Focusing on aggressive lymphoma for example, but it's also approved now multiple indications in diffuse large B-cell lymphoma in the second line, in the third line for MCL, follicular lymphoma, transformed lymphoma, [and more].
This is something that is changing the field, [in particular] in large cell lymphoma where the unmet need was critical because patients did very poorly with high-dose therapy after failing chemotherapy/immunotherapy. We know that only 20% to 25% of patients actually who should get cell therapy do and [they] benefit from CAR T. There’s still a lot of education to do.
The second thing is understanding who the patients are who are on a long-term curve and because we cure [approximately] 40% of patients. [The question is:] Can we identify predictive markers that can really select this population?
And finally, combining CAR T or second or third generation of CAR T that can be dual CAR T, armored CAR T, and other cell platforms NK [natural killer] cells NK/ CAR that can really continue to expand the field. I think this is going to be the foundation of the future of cancer, no question about this.

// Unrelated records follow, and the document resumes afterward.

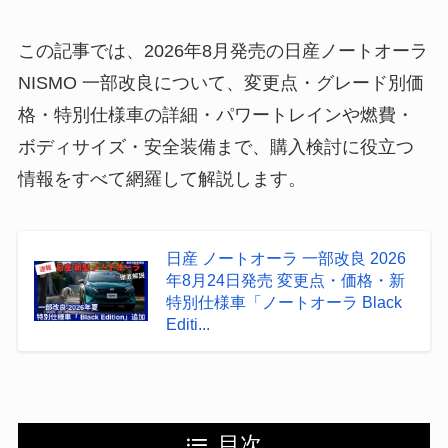
この記事では、2026年8月発売の日産ノートオーラ
NISMO 一部改良について、変更点・グレード別価
格・特別仕様車の詳細・パワートレインや燃費・
ボディサイズ・安全装備まで、購入検討に役立つ
情報をすべて網羅して解説します。
日産 ノートオーラ 一部改良 2026
年8月24日発売 変更点・価格・新
特別仕様車「ノートオーラ Black
Editi...
目次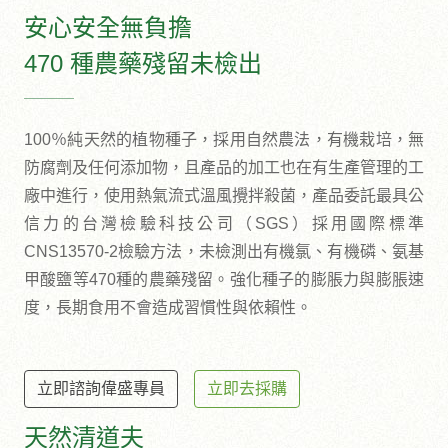
安心安全無負擔
470 種農藥殘留未檢出
100％純天然的植物種子，採用自然農法，有機栽培，無
防腐劑及任何添加物，且產品的加工也在有生產管理的工
廠中進行，使用熱氣流式溫風攪拌殺菌，產品委託最具公
信力的台灣檢驗科技公司（SGS）採用國際標準
CNS13570-2檢驗方法，未檢測出有機氯、有機磷、氨基
甲酸鹽等470種的農藥殘留。強化種子的膨脹力與膨脹速
度，長期食用不會造成習慣性與依賴性。
立即諮詢偉盛專員
立即去採購
天然清道夫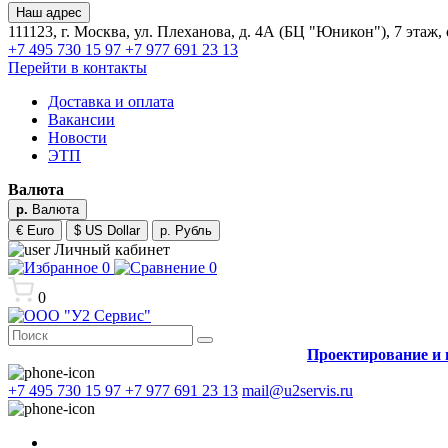
Наш адрес
111123, г. Москва, ул. Плеханова, д. 4А (БЦ "Юникон"), 7 этаж,
+7 495 730 15 97
+7 977 691 23 13
Перейти в контакты
Доставка и оплата
Вакансии
Новости
ЭТП
Валюта
р.
Валюта
€ Euro
$ US Dollar
р. Рубль
Личный кабинет
0
0
0
Проектирование и 
+7 495 730 15 97
+7 977 691 23 13
mail@u2servis.ru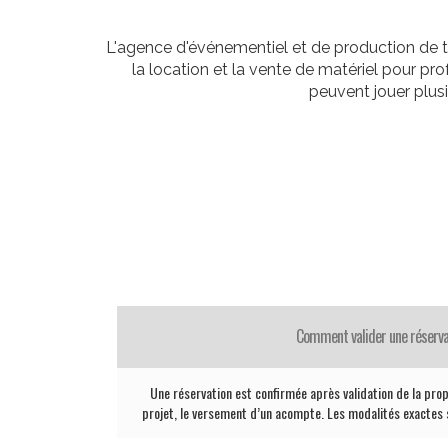
L'agence d'événementiel et de production de t
la location et la vente de matériel pour p
peuvent jouer plus
Comment valider une réserva
Une réservation est confirmée après validation de la propo
projet, le versement d’un acompte. Les modalités exactes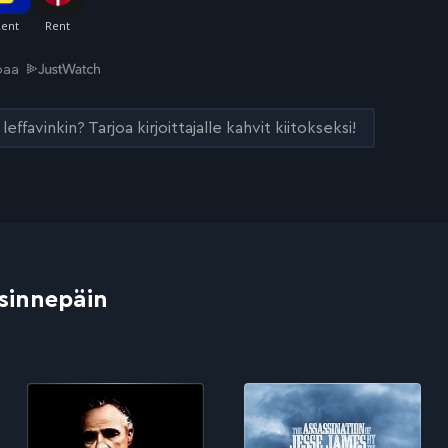
joaa
leffavinkin? Tarjoa kirjoittajalle kahvit kiitokseksi!
 sinnepäin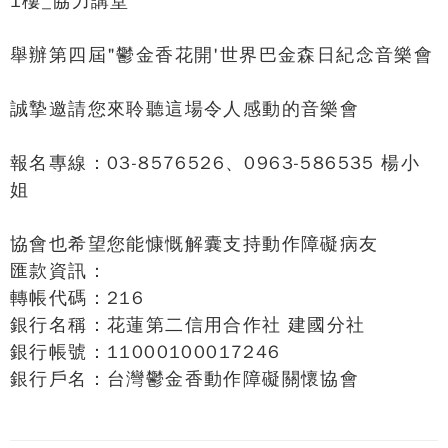
1樓_協力講堂
舉辦第四屆"鬱金香花開'世界巴金森日紀念音樂會
誠摯邀請您來聆聽這場令人感動的音樂會
報名專線：03-8576526、0963-586535 楊小
姐
協會也希望您能慷慨解囊支持動作障礙病友
匯款資訊：
轉帳代碼：216
銀行名稱：花蓮第二信用合作社 建國分社
銀行帳號：11000100017246
銀行戶名：台灣鬱金香動作障礙關懷協會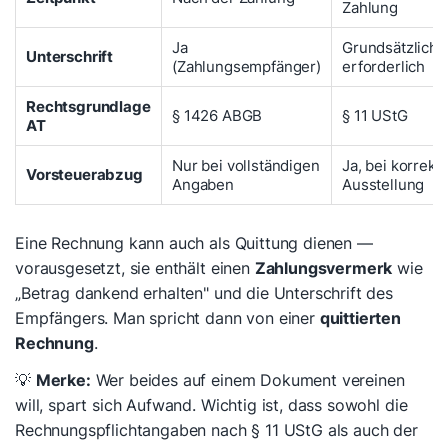
Zahlung
Ja
Grundsätzlich n
Unterschrift
(Zahlungsempfänger)
erforderlich
Rechtsgrundlage
§ 1426 ABGB
§ 11 UStG
AT
Nur bei vollständigen
Ja, bei korrekt
Vorsteuerabzug
Angaben
Ausstellung
Eine Rechnung kann auch als Quittung dienen —
vorausgesetzt, sie enthält einen
Zahlungsvermerk
wie
„Betrag dankend erhalten" und die Unterschrift des
Empfängers. Man spricht dann von einer
quittierten
Rechnung
.
💡
Merke:
Wer beides auf einem Dokument vereinen
will, spart sich Aufwand. Wichtig ist, dass sowohl die
Rechnungspflichtangaben nach § 11 UStG als auch der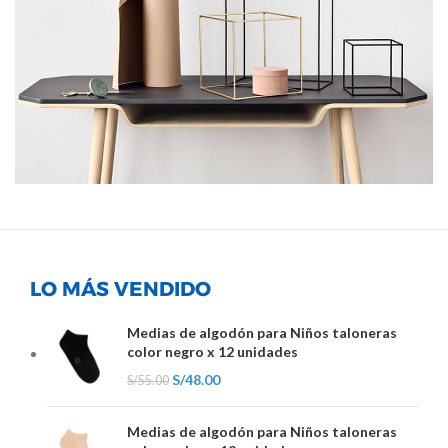
LEO UTEU ULLAMCORPER
KITCHEN
LO MÁS VENDIDO
Medias de algodón para Niños taloneras
color negro x 12 unidades
S/
48.00
S/
55.00
Medias de algodón para Niños taloneras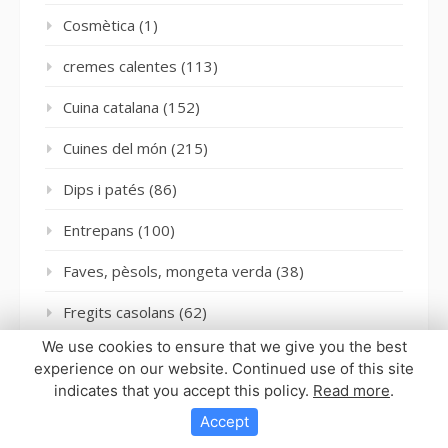
Cosmètica
(1)
cremes calentes
(113)
Cuina catalana
(152)
Cuines del món
(215)
Dips i patés
(86)
Entrepans
(100)
Faves, pèsols, mongeta verda
(38)
Fregits casolans
(62)
We use cookies to ensure that we give you the best
Galetes
(23)
experience on our website. Continued use of this site
indicates that you accept this policy.
Read more
.
Guisats i potatges
(71)
Accept
Llegums
(204)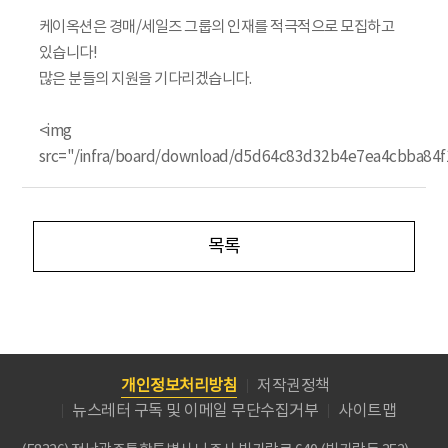
케이옥션은 경매/세일즈 그룹의 인재를 적극적으로 모집하고
있습니다!
많은 분들의 지원을 기다리겠습니다.
<img
src="/infra/board/download/d5d64c83d32b4e7ea4cbba84f
목록
개인정보처리방침
저작권정책
뉴스레터 구독 및 이메일 무단수집거부
사이트맵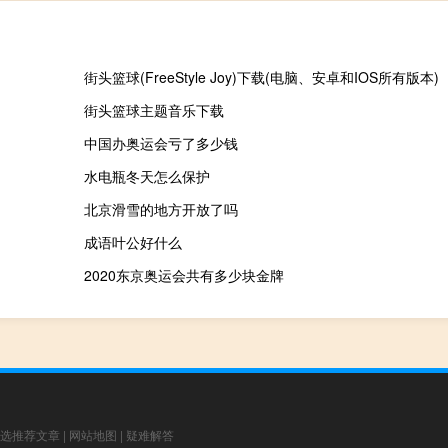
街头篮球(FreeStyle Joy)下载(电脑、安卓和IOS所有版本)
街头篮球主题音乐下载
中国办奥运会亏了多少钱
水电瓶冬天怎么保护
北京滑雪的地方开放了吗
成语叶公好什么
2020东京奥运会共有多少块金牌
选推荐文章
|
网站地图
|
疑难解答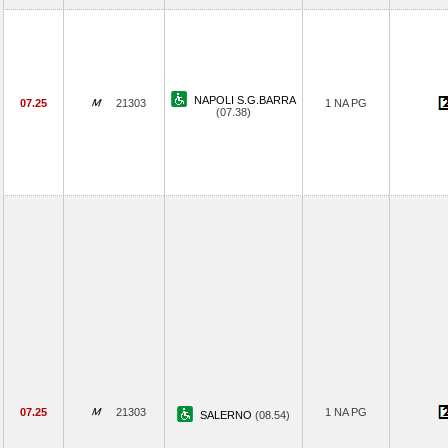
NAPOLI S.G.BARRA
07.25
21303
1 NA PG
(07.38)
07.25
21303
1 NA PG
SALERNO
(08.54)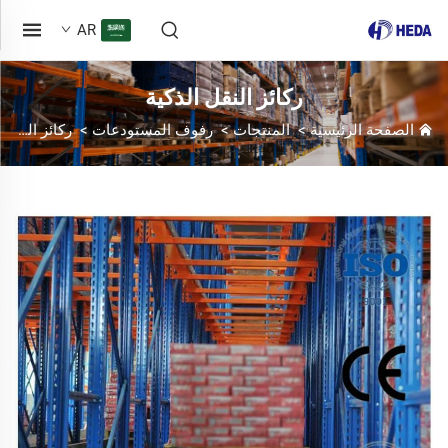
AR
ركائز النقل الذكية
الصفحة الرئيسية
>
المنتجات
>
رفوف المستودعات
>
ركائز النقل الذكية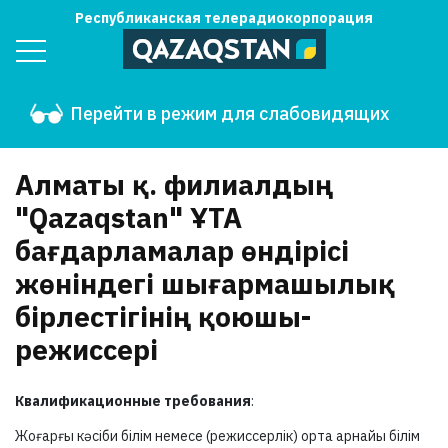
Республиканская телерадиокорпорация
Перейти в режим для слабовидящих
Алматы қ. филиалдың
"Qazaqstan" ҰТА
бағдарламалар өндірісі
жөніндегі шығармашылық
бірлестігінің қоюшы-
режиссері
Квалификационные требования
:
Жоғарғы кәсіби білім немесе (режиссерлік) орта арнайы білім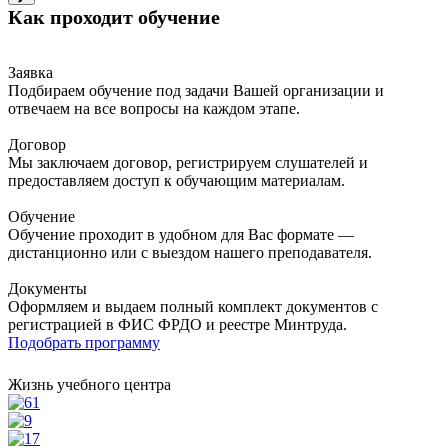
Как проходит обучение
Заявка
Подбираем обучение под задачи Вашей организации и
отвечаем на все вопросы на каждом этапе.
Договор
Мы заключаем договор, регистрируем слушателей и
предоставляем доступ к обучающим материалам.
Обучение
Обучение проходит в удобном для Вас формате —
дистанционно или с выездом нашего преподавателя.
Документы
Оформляем и выдаем полный комплект документов с
регистрацией в ФИС ФРДО и реестре Минтруда.
Подобрать программу
Жизнь учебного центра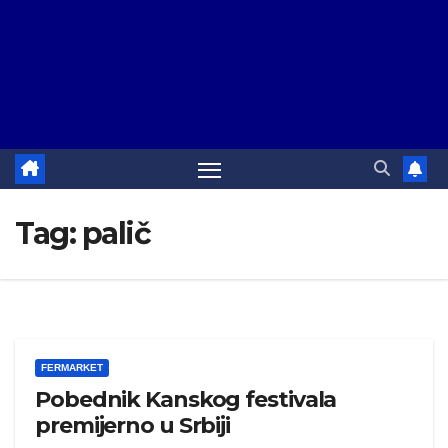
Tag:
palič
FERMARKET
Pobednik Kanskog festivala
premijerno u Srbiji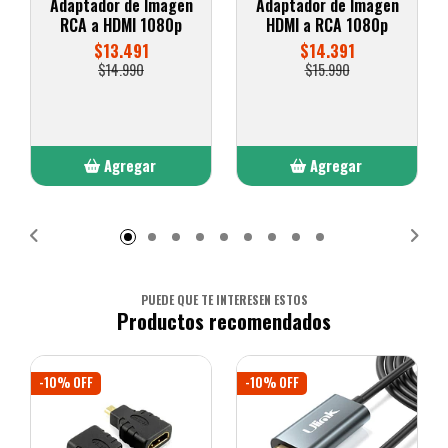
Adaptador de Imagen
Adaptador de Imagen
RCA a HDMI 1080p
HDMI a RCA 1080p
$13.491
$14.391
$14.990
$15.990
Agregar
Agregar
Añadido
Añadido
PUEDE QUE TE INTERESEN ESTOS
Productos recomendados
-10% OFF
-10% OFF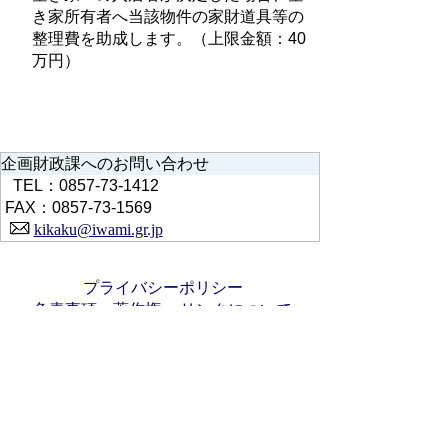
き家所有者へ当該物件の家財道具等の
整理費を助成します。（上限金額：40
万円）
企画財政課へのお問い合わせ
TEL：0857-73-1412
FAX：0857-73-1569
kikaku@iwami.gr.jp
プライバシーポリシー
免責事項・著作権
リンクについて
サイトの使い方
サイトの考え方
お問い合わせ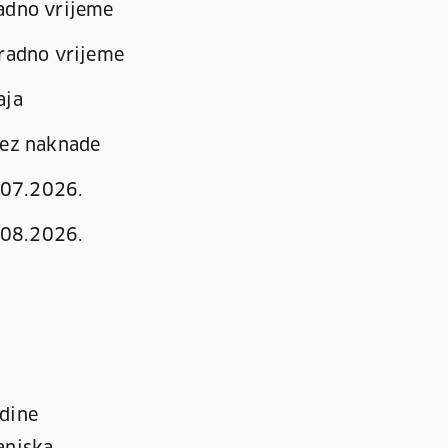
adno vrijeme
radno vrijeme
aja
ez naknade
07.2026.
08.2026.
odine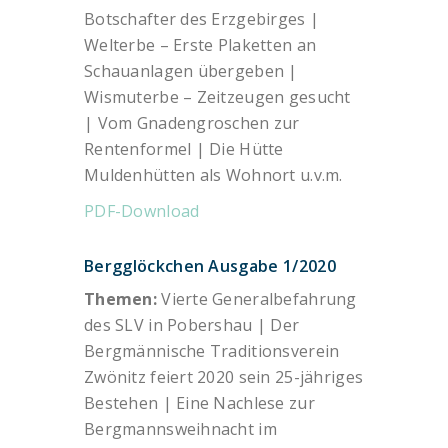
Botschafter des Erzgebirges |
Welterbe – Erste Plaketten an
Schauanlagen übergeben |
Wismuterbe – Zeitzeugen gesucht
| Vom Gnadengroschen zur
Rentenformel | Die Hütte
Muldenhütten als Wohnort u.v.m.
PDF-Download
Bergglöckchen Ausgabe 1/2020
Themen:
Vierte Generalbefahrung
des SLV in Pobershau | Der
Bergmännische Traditionsverein
Zwönitz feiert 2020 sein 25-jähriges
Bestehen | Eine Nachlese zur
Bergmannsweihnacht im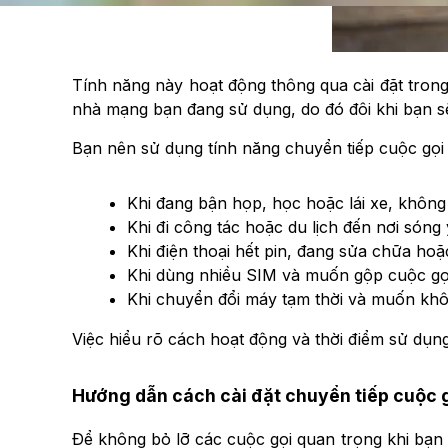
Tính năng này hoạt động thông qua cài đặt trong
nhà mạng bạn đang sử dụng, do đó đôi khi bạn sẽ 
Bạn nên sử dụng tính năng chuyển tiếp cuộc gọi
Khi đang bận họp, học hoặc lái xe, không
Khi đi công tác hoặc du lịch đến nơi són
Khi điện thoại hết pin, đang sửa chữa hoặ
Khi dùng nhiều SIM và muốn gộp cuộc gọi
Khi chuyển đổi máy tạm thời và muốn khôn
Việc hiểu rõ cách hoạt động và thời điểm sử dụng
Hướng dẫn cách cài đặt chuyển tiếp cuộc g
Để không bỏ lỡ các cuộc gọi quan trọng khi bạn b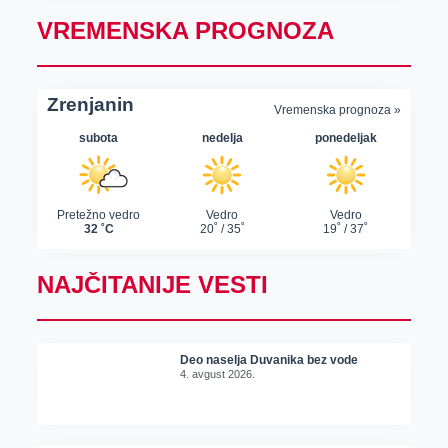
VREMENSKA PROGNOZA
NAJČITANIJE VESTI
Deo naselja Duvanika bez vode
4. avgust 2026.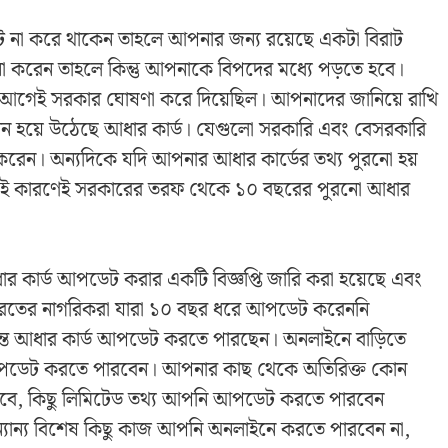
 না করে থাকেন তাহলে আপনার জন্য রয়েছে একটা বিরাট
রেন তাহলে কিন্তু আপনাকে বিপদের মধ্যে পড়তে হবে।
র আগেই সরকার ঘোষণা করে দিয়েছিল। আপনাদের জানিয়ে রাখি
 এখন হয়ে উঠেছে আধার কার্ড। যেগুলো সরকারি এবং বেসরকারি
করেন। অন্যদিকে যদি আপনার আধার কার্ডের তথ্য পুরনো হয়
ন। এই কারণেই সরকারের তরফ থেকে ১০ বছরের পুরনো আধার
র কার্ড আপডেট করার একটি বিজ্ঞপ্তি জারি করা হয়েছে এবং
। ভারতের নাগরিকরা যারা ১০ বছর ধরে আপডেট করেননি
র্যন্ত আধার কার্ড আপডেট করতে পারছেন। অনলাইনে বাড়িতে
ডেট করতে পারবেন। আপনার কাছ থেকে অতিরিক্ত কোন
তে হবে, কিছু লিমিটেড তথ্য আপনি আপডেট করতে পারবেন
্যান্য বিশেষ কিছু কাজ আপনি অনলাইনে করতে পারবেন না,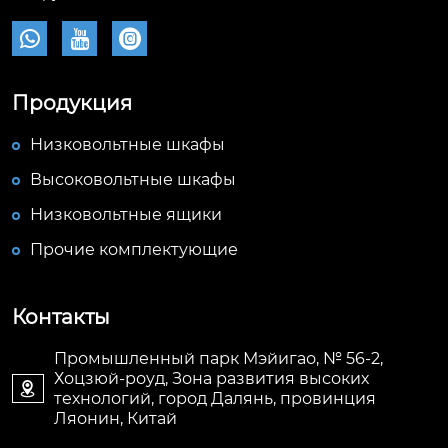



Продукция
Низковольтные шкафы
Высоковольтные шкафы
Низковольтные ящики
Прочие комплектующие
Контакты
Промышленный парк Мэйигао, № 56-2,
Хоцзюй-роуд, Зона развития высоких

технологий, город Далянь, провинция
Ляонин, Китай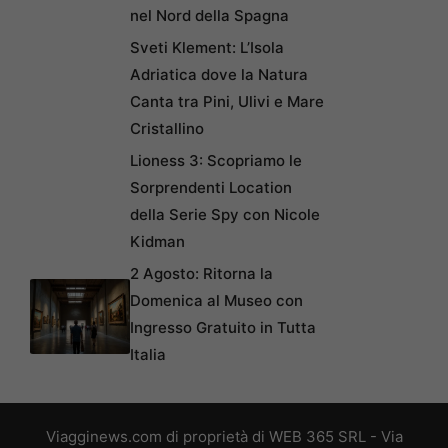
nel Nord della Spagna
Sveti Klement: L’Isola
Adriatica dove la Natura
Canta tra Pini, Ulivi e Mare
Cristallino
Lioness 3: Scopriamo le
Sorprendenti Location
della Serie Spy con Nicole
Kidman
2 Agosto: Ritorna la
Domenica al Museo con
Ingresso Gratuito in Tutta
Italia
Viagginews.com di proprietà di WEB 365 SRL - Via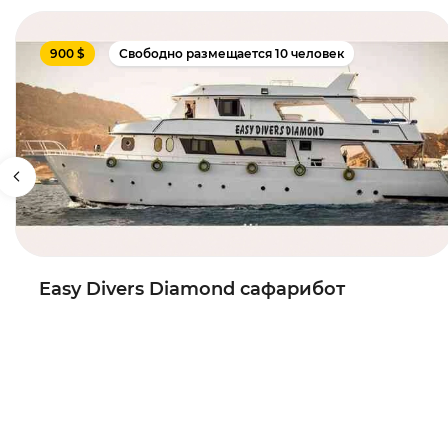
900 $
Свободно размещается 10 человек
Easy Divers Diamond сафарибот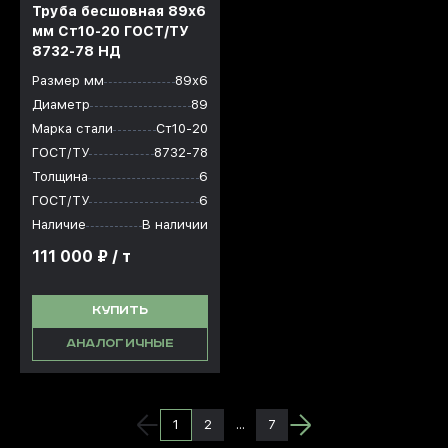
Труба бесшовная 89x6
мм Ст10-20 ГОСТ/ТУ
8732-78 НД
Размер мм
89х6
Диаметр
89
Марка стали
Ст10-20
ГОСТ/ТУ
8732-78
Толщина
6
ГОСТ/ТУ
6
Наличие
В наличии
111 000 ₽ / т
КУПИТЬ
АНАЛОГИЧНЫЕ
1
2
...
7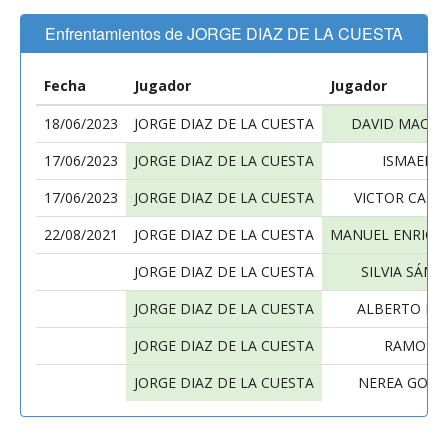
Enfrentamientos de JORGE DIAZ DE LA CUESTA
Fecha
Jugador
Jugador
18/06/2023
JORGE DIAZ DE LA CUESTA
DAVID MACEI
17/06/2023
JORGE DIAZ DE LA CUESTA
ISMAEL D
17/06/2023
JORGE DIAZ DE LA CUESTA
VICTOR CAR
22/08/2021
JORGE DIAZ DE LA CUESTA
MANUEL ENRIQU
JORGE DIAZ DE LA CUESTA
SILVIA SÁN
JORGE DIAZ DE LA CUESTA
ALBERTO BO
JORGE DIAZ DE LA CUESTA
RAMON C
JORGE DIAZ DE LA CUESTA
NEREA GONZ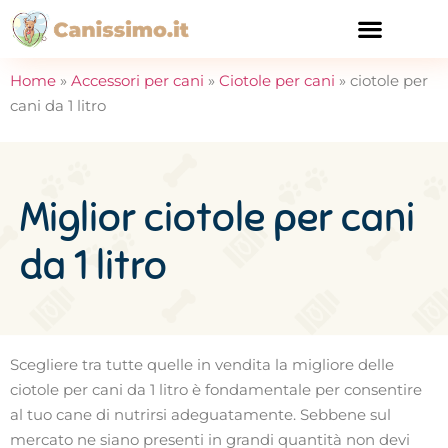
CURA E SALUTE
Home
»
Accessori per cani
»
Ciotole per cani
»
ciotole per
cani da 1 litro
Miglior ciotole per cani
da 1 litro
Scegliere tra tutte quelle in vendita la migliore delle
ciotole per cani da 1 litro è fondamentale per consentire
al tuo cane di nutrirsi adeguatamente. Sebbene sul
mercato ne siano presenti in grandi quantità non devi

I think there’s a lot of expectations on building upon the CAR T and particularly now that it’s approved in the second line and how this is going to change the outcome patients that do quickly do very poorly once they have a first relapse.
The other thing is that bispecifics. These are not approved yet clearly have a very high response rate and CR rate. We don’t know the durability yet, but I think there’s a lot of appetite because it’s another form of a T cell–engaging therapy where the original form of T cell–engaging therapy was checkpoint inhibitors. These have not panned out as much in Hodgkin lymphoma, so we think that bispecific would really have a role.